Toutefois les limites sont nombreuses. La première, c’est que le traitement, outil préventif, implique un haut niveau de dépistage et de mise sous traitement pour qu’il y ait un bénéfice collectif avéré alors qu’un tiers des personnes séropositives, pour le seul exemple français, ignore leur statut sérologique. Au-delà, pour les populations fragilisées ou particulièrement exposées, l’incidence d’autres IST sur la transmission, les modes de contaminations et pratiques sexuelles comme une augmentation éventuelle de la fréquence des pratiques à risques peuvent «venir contrebalancer l’impact positif des traitements». Principalement, «dépister mieux et plus tôt», et dépister fréquemment, est un impératif absolu, la question d’une mise sous traitement plus précoce des personnes dépistées se posant de surcroit, outre les débats actuels qui montreraient un effet médical positifs sur la morbidité, et pas seulement préventif, d’une telle précocité. Le dernier obstacle est la parfaite observance et réponse individuelle aux traitements. Enfin, l’information doit être parfaite, complète et précise, «l’existence d’un risque faible mais non nul» étant souligné.
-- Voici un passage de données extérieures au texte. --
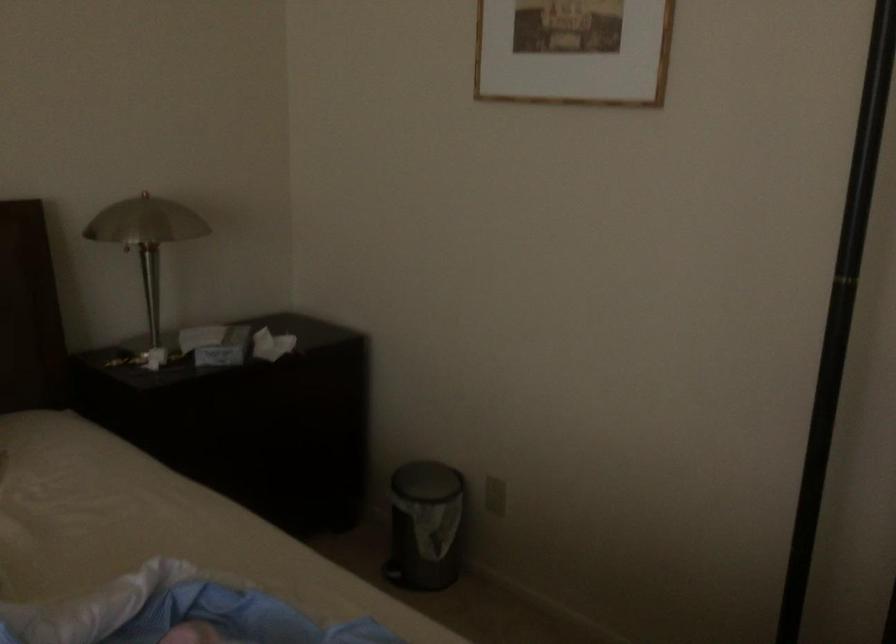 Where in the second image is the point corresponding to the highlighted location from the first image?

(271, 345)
Le CNS souhaite ainsi «refonder le pacte préventif» : «Ne pas opposer traitement et usage du préservatif et penser leur complémentarité consiste à affirmer que l’usage de l’un n’exclut pas l’autre et que la combinaison des deux apparaît garante d’une sécurité maximisée. Mais c’est également affirmer qu’à défaut, l’usage d’un seul de ces moyens apparaît toujours préférable à une absence totale de protection. Le traitement peut constituer un instrument précieux pour éviter de nombreuses contaminations chez des personnes qui, de fait, pour de multiples raisons, n’utilisent pas, ou pas toujours, ou pas de façon adéquate le préservatif».

Si une avancée au niveau médical peut se comprendre sur le papier, au niveau social, les traitements comme outils préventifs pourraient avoir des incidences non négligeables. Coté négatif, le CNS l’a souligné avec des risques d’augmentation de la fréquence des prises de risques, qu’il contrebalance en cas de dépistages accrus. Coté positif, la modification de la perception qu’ont d’eux mêmes les personnes séropositives en actant le fait que le traitement réduit très fortement le risque de transmission. Une telle logique est également un élément favorisant la bonne observance des traitements comme propre à modifier les perceptions sociales de la maladie, le CNS estime que «la diffusion dans la population générale de l’information sur la réduction du risque de transmission chez les personnes traitées peut contribuer à banaliser l’idée que les personnes infectées ne représentent pas un danger quand elles assument leur statut et suivent un traitement», favorisant de surcroit la discibilité du statut sérologique.

En conclusion le CNS assume «un discours de prévention plus complexe» et effectue une série de recommandations aux pouvoir publics, personnels de santé et associations pour prendre en compte cette dimension nouvelle.